Exercise directions
In the lines below, look for "автосервис". Copy each line where it appears.

******************************

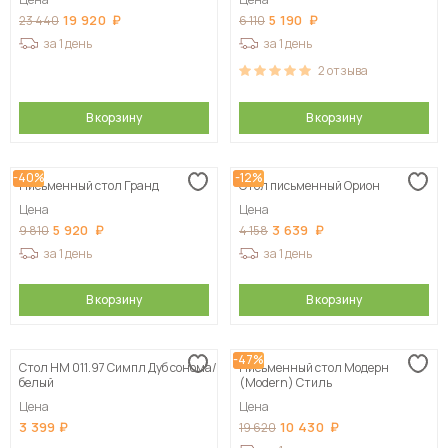
19 920
5 190
23 440
6 110
за 1 день
за 1 день
2
отзыва
В корзину
В корзину
-40%
-12%
Письменный стол Гранд
Стол письменный Орион
Цена
Цена
5 920
3 639
9 810
4 158
за 1 день
за 1 день
В корзину
В корзину
-47%
Стол НМ 011.97 Симпл Дуб сонома/
Письменный стол Модерн
белый
(Modern) Стиль
Цена
Цена
3 399
10 430
19 620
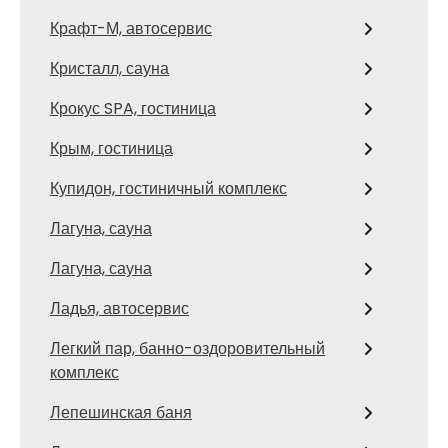
Крафт-М, автосервис
Кристалл, сауна
Крокус SPA, гостиница
Крым, гостиница
Купидон, гостиничный комплекс
Лагуна, сауна
Лагуна, сауна
Ладья, автосервис
Легкий пар, банно-оздоровительный
комплекс
Лепешинская баня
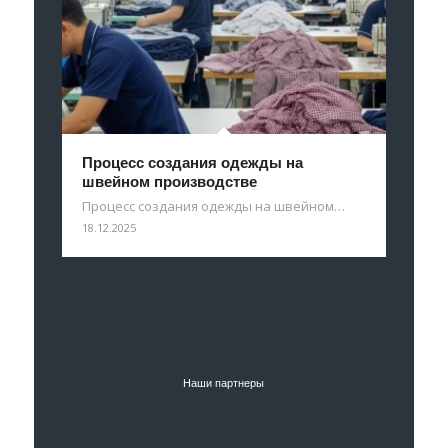
Процесс создания одежды на
швейном производстве
Процесс создания одежды на швейном…
18.12.2025
Наши партнеры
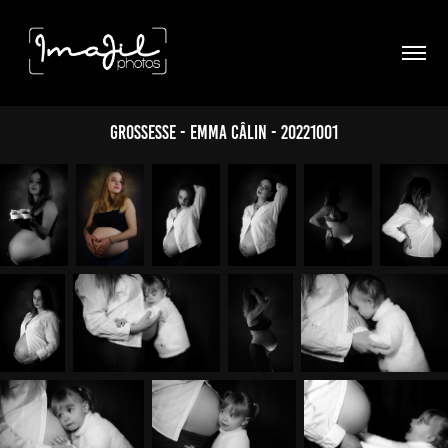
Grossesse - Emma câlin - 20221001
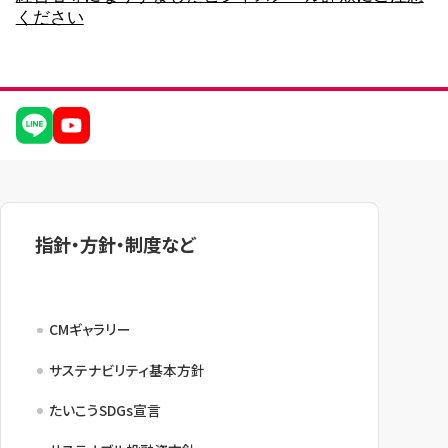
ください
サービスのご案内
ログイン
たいこうNavi
（たいこうNaviをご利用のお客さま向け）
サービスのご案内
ログイン
（※）
※たいこうNaviはウェルスナビ株式会社が提供するサービスです。
指針・方針・制度など
これより先のページは、ウェルスナビ株式会社が運営するサイトとなりま
す。
法人のお客さま
CMギャラリー
サステナビリティ基本方針
たいこうオフィスe-バンキング
たいこうSDGs宣言
サービスのご案内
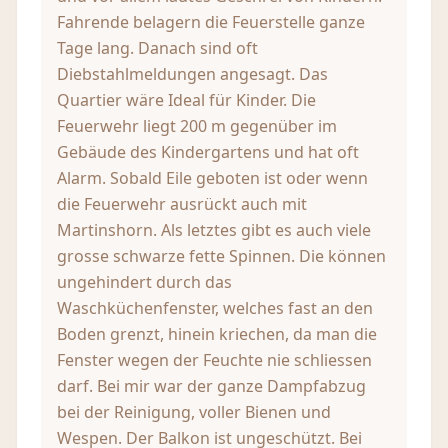
Fahrende belagern die Feuerstelle ganze
Tage lang. Danach sind oft
Diebstahlmeldungen angesagt. Das
Quartier wäre Ideal für Kinder. Die
Feuerwehr liegt 200 m gegenüber im
Gebäude des Kindergartens und hat oft
Alarm. Sobald Eile geboten ist oder wenn
die Feuerwehr ausrückt auch mit
Martinshorn. Als letztes gibt es auch viele
grosse schwarze fette Spinnen. Die können
ungehindert durch das
Waschküchenfenster, welches fast an den
Boden grenzt, hinein kriechen, da man die
Fenster wegen der Feuchte nie schliessen
darf. Bei mir war der ganze Dampfabzug
bei der Reinigung, voller Bienen und
Wespen. Der Balkon ist ungeschützt. Bei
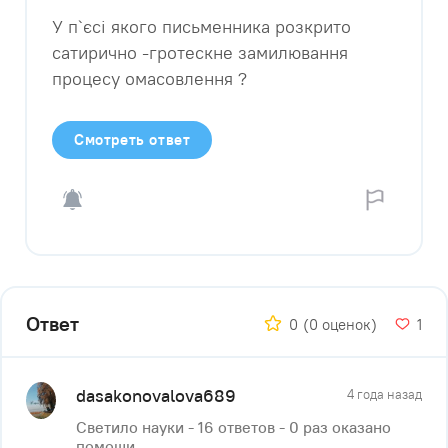
У п`єсі якого письменника розкрито
сатирично -гротескне замилювання
процесу омасовлення ?
Смотреть ответ
Ответ
0
(0 оценок)
1
dasakonovalova689
4 года назад
Светило науки - 16 ответов - 0 раз оказано
помощи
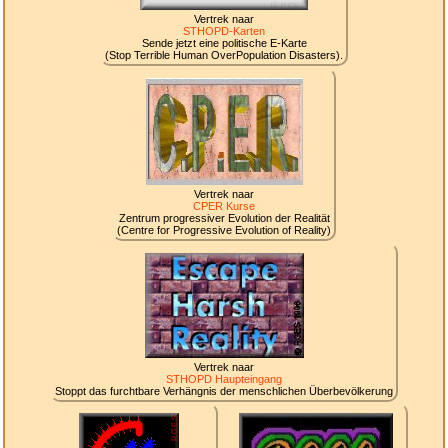
Vertrek naar
STHOPD-Karten
Sende jetzt eine politische E-Karte
(Stop Terrible Human OverPopulation Disasters).
Vertrek naar
CPER Kurse
Zentrum progressiver Evolution der Realität
(Centre for Progressive Evolution of Reality)
Vertrek naar
STHOPD Haupteingang
Stoppt das furchtbare Verhängnis der menschlichen Überbevölkerung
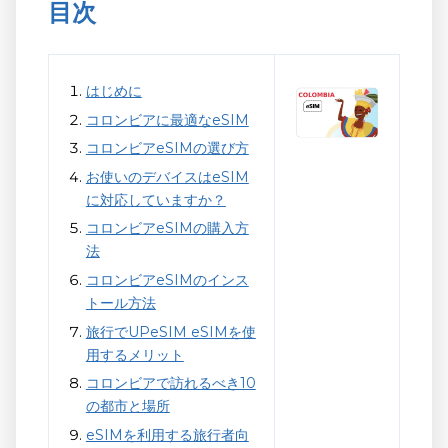
目次
はじめに
コロンビアに最適なeSIM
コロンビアeSIMの選び方
お使いのデバイスはeSIM
に対応していますか？
コロンビアeSIMの購入方
法
コロンビアeSIMのインス
トール方法
旅行でUPeSIM eSIMを使
用するメリット
コロンビアで訪れるべき10
の都市と場所
eSIMを利用する旅行者向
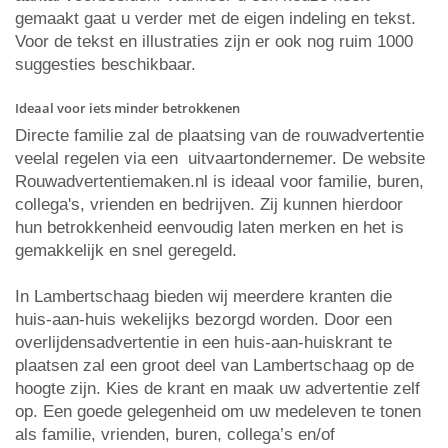
gemaakt gaat u verder met de eigen indeling en tekst.
Voor de tekst en illustraties zijn er ook nog ruim 1000
suggesties beschikbaar.
Ideaal voor iets minder betrokkenen
Directe familie zal de plaatsing van de rouwadvertentie
veelal regelen via een uitvaartondernemer. De website
Rouwadvertentiemaken.nl is ideaal voor familie, buren,
collega's, vrienden en bedrijven. Zij kunnen hierdoor
hun betrokkenheid eenvoudig laten merken en het is
gemakkelijk en snel geregeld.
In Lambertschaag bieden wij meerdere kranten die
huis-aan-huis wekelijks bezorgd worden. Door een
overlijdensadvertentie in een huis-aan-huiskrant te
plaatsen zal een groot deel van Lambertschaag op de
hoogte zijn. Kies de krant en maak uw advertentie zelf
op. Een goede gelegenheid om uw medeleven te tonen
als familie, vrienden, buren, collega’s en/of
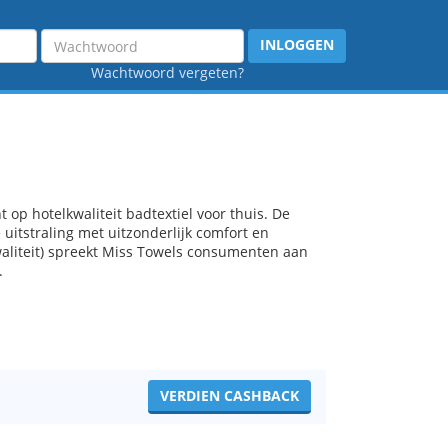
Wachtwoord
INLOGGEN
Wachtwoord vergeten?
p hotelkwaliteit badtextiel voor thuis. De
tstraling met uitzonderlijk comfort en
aliteit) spreekt Miss Towels consumenten aan
.
VERDIEN CASHBACK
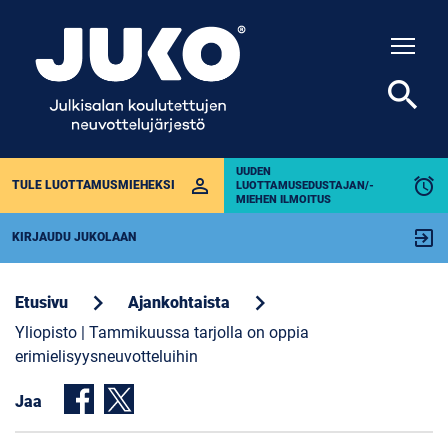
Togg
search
UUDEN
perm_identity
alarm
TULE LUOTTAMUSMIEHEKSI
LUOTTAMUSEDUSTAJAN/-
MIEHEN ILMOITUS
exit_to_app
KIRJAUDU JUKOLAAN
chevron_right
chevron_right
Etusivu
Ajankohtaista
Yliopisto | Tammikuussa tarjolla on oppia
erimielisyysneuvotteluihin
Jaa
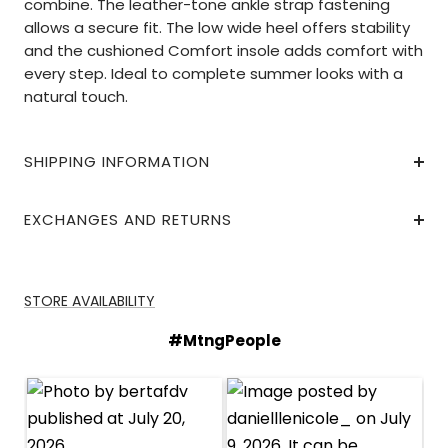
combine. The leather-tone ankle strap fastening
allows a secure fit. The low wide heel offers stability
and the cushioned Comfort insole adds comfort with
every step. Ideal to complete summer looks with a
natural touch.
SHIPPING INFORMATION
EXCHANGES AND RETURNS
STORE AVAILABILITY
#MtngPeople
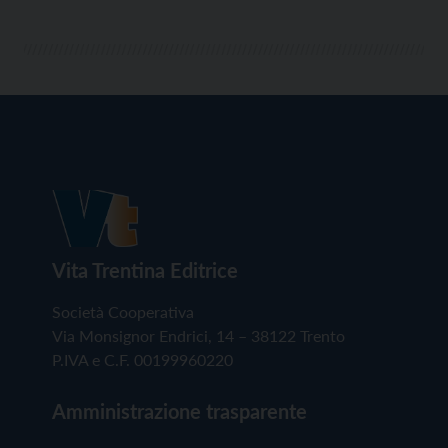
Vita Trentina Editrice
Società Cooperativa
Via Monsignor Endrici, 14 – 38122 Trento
P.IVA e C.F. 00199960220
Amministrazione trasparente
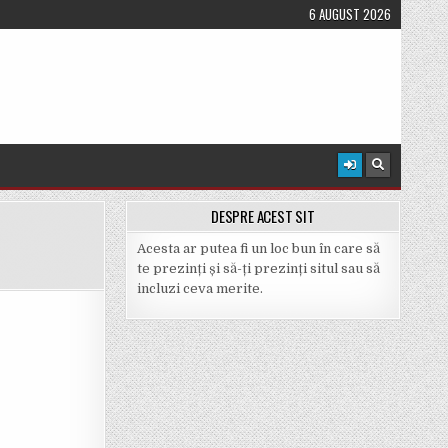
6 AUGUST 2026
DESPRE ACEST SIT
Acesta ar putea fi un loc bun în care să
te prezinți și să-ți prezinți situl sau să
incluzi ceva merite.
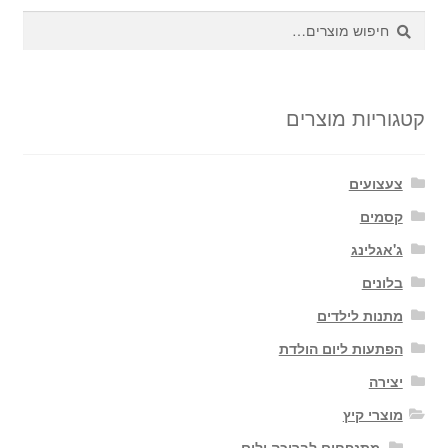
חיפוש
חיפוש
עבור:
קטגוריות מוצרים
צעצועים
קסמים
ג'אגלינג
בלונים
מתנות לילדים
הפתעות ליום הולדת
יצירה
מוצרי קיץ
מתנפחים לבריכה ולים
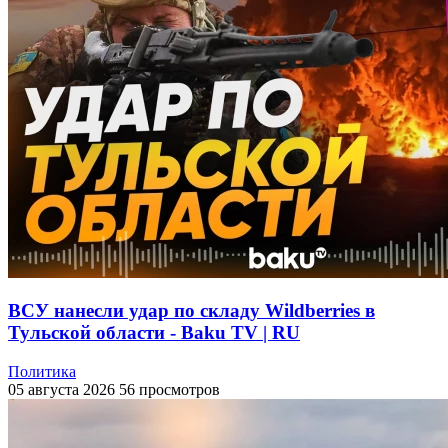
ВСУ нанесли удар по складу Wildberries в
Тульской области - Baku TV | RU
Политика
05 августа 2026
56 просмотров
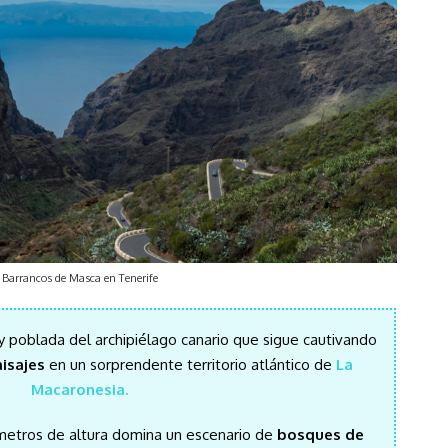
Barrancos de Masca en Tenerife
 y poblada del archipiélago canario que sigue cautivando
isajes
en un sorprendente territorio atlántico de
La
Macaronesia.
 metros de altura domina un escenario de
bosques de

******************************

Solution to the exercise
Крафт-М, автосервис
Ладья, автосервис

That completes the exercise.